Task prompt: Pictures are to be omitted, and every entry below is to be restated exactly.

Saved entries:
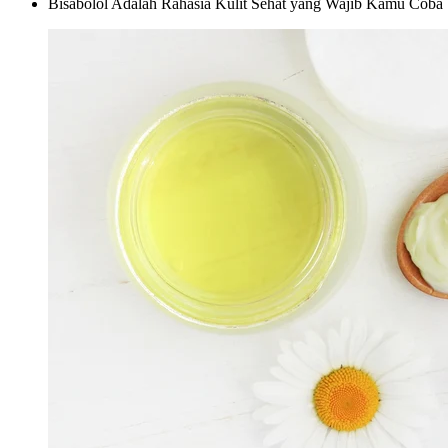
Bisabolol Adalah Rahasia Kulit Sehat yang Wajib Kamu Coba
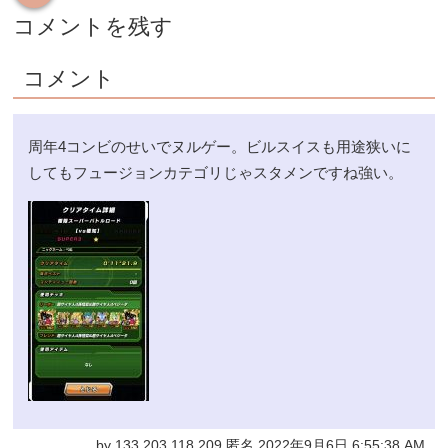
コメントを残す
コメント
周年4コンビのせいでヌルゲー。ビルスイスも用途狭いに
してもフュージョンカテゴリじゃスタメンですね強い。
by 133.203.118.209 匿名 2022年9月6日 6:55:38 AM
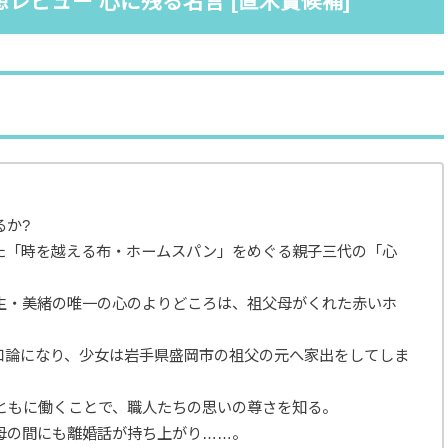
レビュー 心に残る名言 [直木賞候補]
るか?
た「時を越える布・ホームスパン」をめぐる親子三代の「心
生・美緒の唯一の心のよりどころは、祖父母がくれた赤いホ
口論になり、少女は岩手県盛岡市の祖父の元へ家出をしてしま
ともに働くことで、職人たちの思いの尊さを知る。
母の間にも離婚話が持ち上がり……。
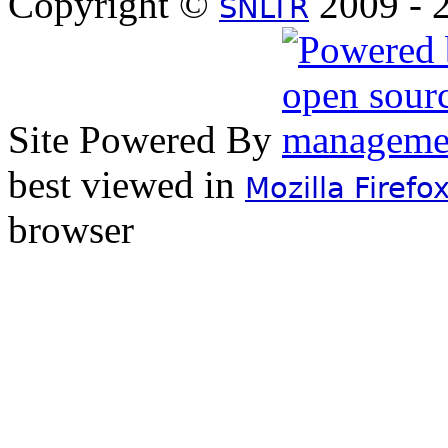
Copyright ©
2009 - 2
SNLTR
Site Powered By
best viewed in
Mozilla Firefo
browser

Response to the exercise:
Bisabolol Adalah Rahasia Kulit Sehat yang Wajib Kamu Coba
コメントを残す
コメント
周年4コンビのせいでヌルゲー。ビルスイスも用途狭いに
してもフュージョンカテゴリじゃスタメンですね強い。
by 133.203.118.209 匿名 2022年9月6日 6:55:38 AM
レビュー 心に残る名言 [直木賞候補]
るか?
た「時を越える布・ホームスパン」をめぐる親子三代の「心
生・美緒の唯一の心のよりどころは、祖父母がくれた赤いホ
口論になり、少女は岩手県盛岡市の祖父の元へ家出をしてしま
ともに働くことで、職人たちの思いの尊さを知る。
母の間にも離婚話が持ち上がり……。
Copyright ©
2009 - 2
SNLTR
Site Powered By
best viewed in
Mozilla Firefo
browser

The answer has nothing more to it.